Prompt:
Only lines that contain the word "estão" belong in the answer; copy them from the records below.

[Items from a dataset]
BEGIN
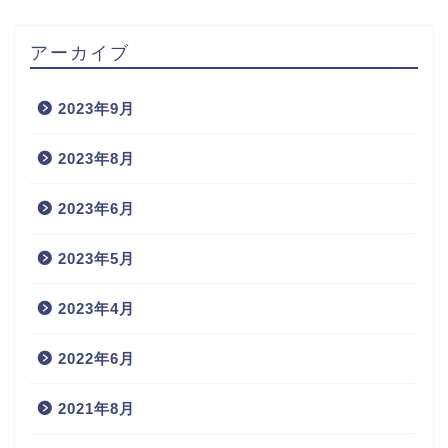
アーカイブ
2023年9月
2023年8月
2023年6月
2023年5月
2023年4月
2022年6月
2021年8月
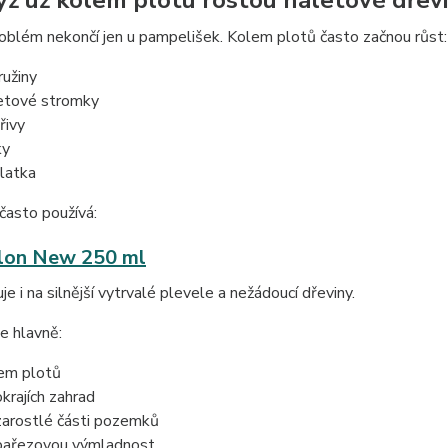
yž už kolem plotu rostou náletové dřev
blém nekončí jen u pampelišek. Kolem plotů často začnou růst:
ružiny
etové stromky
řivy
ky
dlatka
často používá:
lon New 250 ml
je i na silnější vytrvalé plevele a nežádoucí dřeviny.
e hlavně:
em plotů
okrajích zahrad
zarostlé části pozemků
pařezovou výmladnost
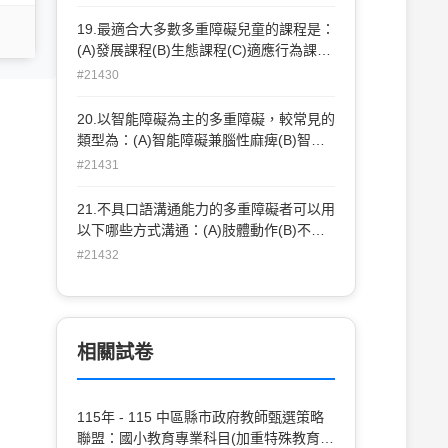
者沒有重疊處。
19.最適合大多數多重障礙兒童的課程是：
(A)發展課程(B)生態課程(C)適應行為課程
(D)以上皆是。
#21430
20.以智能障礙為主的多重障礙，較常見的
類型為：(A)智能障礙兼腦性麻痺(B)智能
障礙兼語言發展遲緩(C)智能障礙兼學習障
#21431
礙(D)以上皆是。
21.不具口語溝通能力的多重障礙者可以用
以下哪些方式溝通：(A)肢體動作(B)不適
當的異常行為，如哭泣、攻擊行為(C)圖卡
#21432
(D)以上皆是。
相關試卷
115年 - 115 中區縣市政府教師甄選策略
聯盟：國小教育專業科目(加重特殊教育比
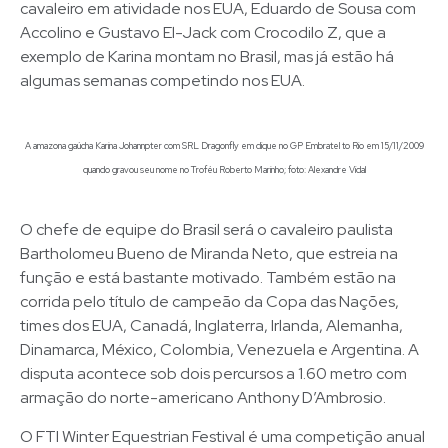
cavaleiro em atividade nos EUA, Eduardo de Sousa com
Accolino e Gustavo El-Jack com Crocodilo Z, que a
exemplo de Karina montam no Brasil, mas já estão há
algumas semanas competindo nos EUA.
A amazona gaúcha Karina Johannpter com SRL Dragonfly em clique no GP Embratel to Rio em 15/11/2009
quando gravou seu nome no Troféu Roberto Marinho; foto: Alexandre Vidal
O chefe de equipe do Brasil será o cavaleiro paulista
Bartholomeu Bueno de Miranda Neto, que estreia na
função e está bastante motivado. Também estão na
corrida pelo título de campeão da Copa das Nações,
times dos EUA, Canadá, Inglaterra, Irlanda, Alemanha,
Dinamarca, México, Colombia, Venezuela e Argentina. A
disputa acontece sob dois percursos a 1.60 metro com
armação do norte-americano Anthony D’Ambrosio.
O FTI Winter Equestrian Festival é uma competição anual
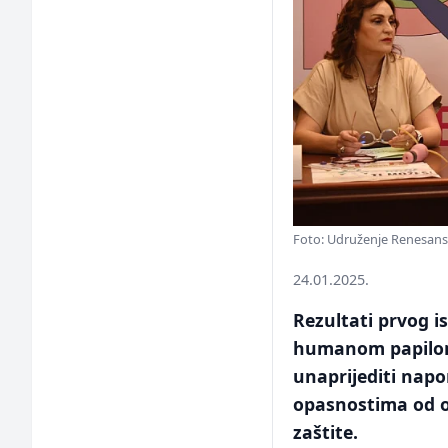
Foto: Udruženje Renesan
24.01.2025.
Rezultati prvog i
humanom papiloma
unaprijediti napo
opasnostima od o
zaštite.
END
Answer to this problem:
exemplo de Karina montam no Brasil, mas já estão há
função e está bastante motivado. Também estão na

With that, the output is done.